--- Given entries ---
——————

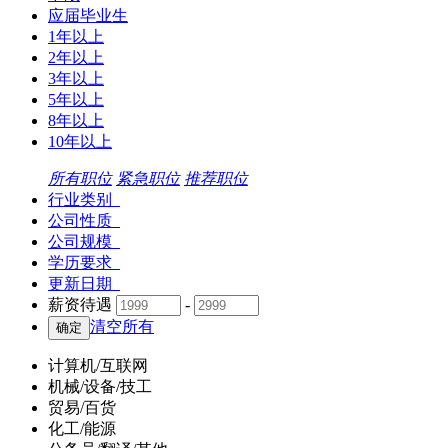
应届毕业生
1年以上
2年以上
3年以上
5年以上
8年以上
10年以上
所有职位
紧急职位
推荐职位
行业类别
公司性质
公司规模
学历要求
更新日期
薪资待遇
-
清空所有
计算机/互联网
机械/设备/技工
贸易/百货
化工/能源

——————

--- Exercise requirements ---
Since the listing holds pictures, return everything else in it exactly and omit those.

--- Response to this exercise ---
应届毕业生
1年以上
2年以上
3年以上
5年以上
8年以上
10年以上
所有职位
紧急职位
推荐职位
行业类别
公司性质
公司规模
学历要求
更新日期
薪资待遇
-
清空所有
计算机/互联网
机械/设备/技工
贸易/百货
化工/能源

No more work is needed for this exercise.